- Mantas anti-fogo para carros elétricos viram ferramenta útil, mas podem representar riscos devido à toxicidade, devendo ser manuseadas apenas por serviços de emergência.
- Elas ajudam a limitar o alcance do fogo, reduzir a temperatura e impedir a propagação das chamas em baterias de veículos elétricos.
- A tecnologia foi desenvolvida por várias empresas ao redor do mundo, com destaque para a pioneira Bridgehill, na Noruega, e marcas como Fire Isolator, Suntex e Texfire (Espanha).
- Os tecidos usados, como fibra de vidro, sílica, aramida e retardantes de chamas, visam isolar o fogo e permitir reutilização do cobertor.
- O Corpo de Bombeiros de Ceuta recebeu mantas anti-fogo com mochilas e ferramentas como parte de investimentos nessa tecnologia.
O governo dos EUA alerta para riscos associados às mantas anti-fogo usadas em incêndios de carros elétricos. Segundo a investigação, a toxicidade dessas coberturas pode representar perigo para os bombeiros durante o combate ao fogo. A orientação atual é que apenas serviços de emergência manuseiem esse tipo de equipamento em situações de incêndio.

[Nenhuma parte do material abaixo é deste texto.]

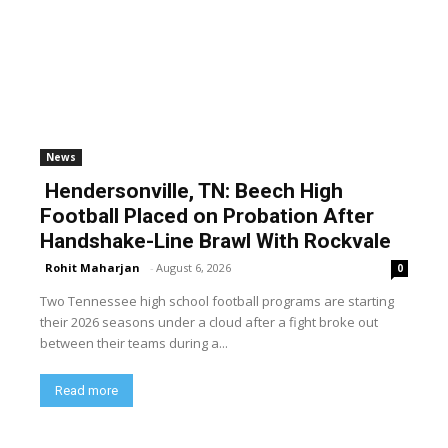
News
Hendersonville, TN: Beech High
Football Placed on Probation After
Handshake-Line Brawl With Rockvale
Rohit Maharjan
-
August 6, 2026
0
Two Tennessee high school football programs are starting
their 2026 seasons under a cloud after a fight broke out
between their teams during a...
Read more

As mantas são projetadas para limitar o raio de fogo, reduzir a temperatura e evitar a propagação. Elas utilizam materiais como fibra de vidro, sílica, aramida e silicone retardante. A tecnologia ganhou adesão entre bombeiros por ajudar a conter incêndios de baterias, porém existe o risco químico.
Contexto internacional
A tecnologia foi desenvolvida por diferentes fabricantes, entre eles Bridgehill, na Noruega, Fire Isolator, Suntex (China) e Texfire (Espanha). Cada empresa utiliza tecidos especializados para isolar o fogo e possibilitar a reposição do cobertor após o uso.
Desdobramentos no Brasil
O Corpo de Bombeiros de Ceuta recebeu cobertores anti-fogo com mochilas e ferramentas, ampliando o conjunto de equipamentos para atender emergências envolvendo veículos elétricos. A medida sugere aumento de capacidades, mas também reforça a necessidade de treinamento específico.